Taking time off from planning next week's Budget to advise an acquaintance was characteristic of his generosity. Equally typical was that his advice was so complicated as to render it, in practical terms, difficult to act on. This is, after all, the man who introduced us to the concept of "neo- classical endogenous growth theory" in a speech he wrote for Gordon Brown, which prompted Michael Heseltine's hilarious retort: "It's not Brown's, it's Balls'!".
Since then, Ed Balls has slipped into the decent obscurity of the Whitehall machine, but he is already reckoned by Whitehall insiders to be the most influential outsider in the Treasury since John Maynard Keynes. There, however, the resemblance ceases. Keynes's influence on post-war Labour cabinets was based on his argument that the state could "spend its way back to prosperity". That made a virtue of investing public money in projects which would provide employment and revive a stagnant economy. Although Denis Healey had his doubts, Keynesian philosophy dominated Labour thinking for two generations, until Gordon Brown as Shadow Chancellor, egged on by Ed Balls, denied this political inheritance, and the party's "tax and spend" strategy was ditched before the general election.

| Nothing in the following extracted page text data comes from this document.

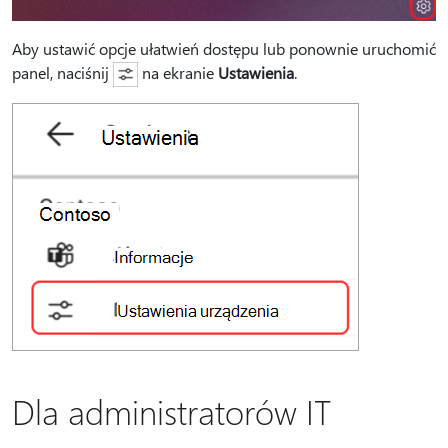
Aby ustawić opcje ułatwień dostępu lub ponownie uruchomić
panel, naciśnij
na ekranie
Ustawienia
.
Dla administratorów IT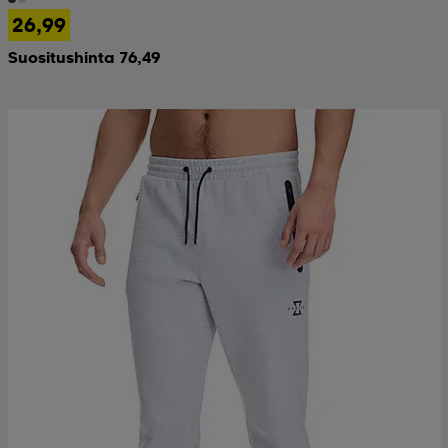
26,99
Suositushinta 76,49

The voters bought it, although doubts have been raised about the authenticity of the conversion. The Tories claimed to have identified dozens of tax rises in Mr Brown's first Budget, and confidently predict that there will be more next week. True, Labour's promise applied only to the basic rate of income tax, which allowed considerable scope for raising extra tax revenue for the radical welfare-to-work programme: the windfall tax has been imposed on privatised utilities; pension funds have been taxed. Moreover, interest rates have gone up five times, raising sharply the cost of mortgages.
Perhaps Ed Balls is a closet Keynesian. He and the Paymaster-General, Geoffrey Robinson, spent 12 months before last May's election working on the windfall tax and Labour's first two Budgets. He talked regularly to Sir Terry Burns, Permanent Secretary at the Treasury, before the general election. He now has unrivalled access to the Chancellor: a desk in his private office and sufficient clout to walk into Mr Brown's office whenever he likes. Ken Clarke's advisers were lucky to see him for a couple of hours a week. The question that arises naturally about the Budget is whether it's Brown's or Balls's? Those close to the Chancellor say the big ideas are almost invariably his own. He decides the priorities - jobs for the young and getting people off welfare. Ed Balls then works out how to make the policies work. This is an extraordinary achievement for a man just entering his thirties.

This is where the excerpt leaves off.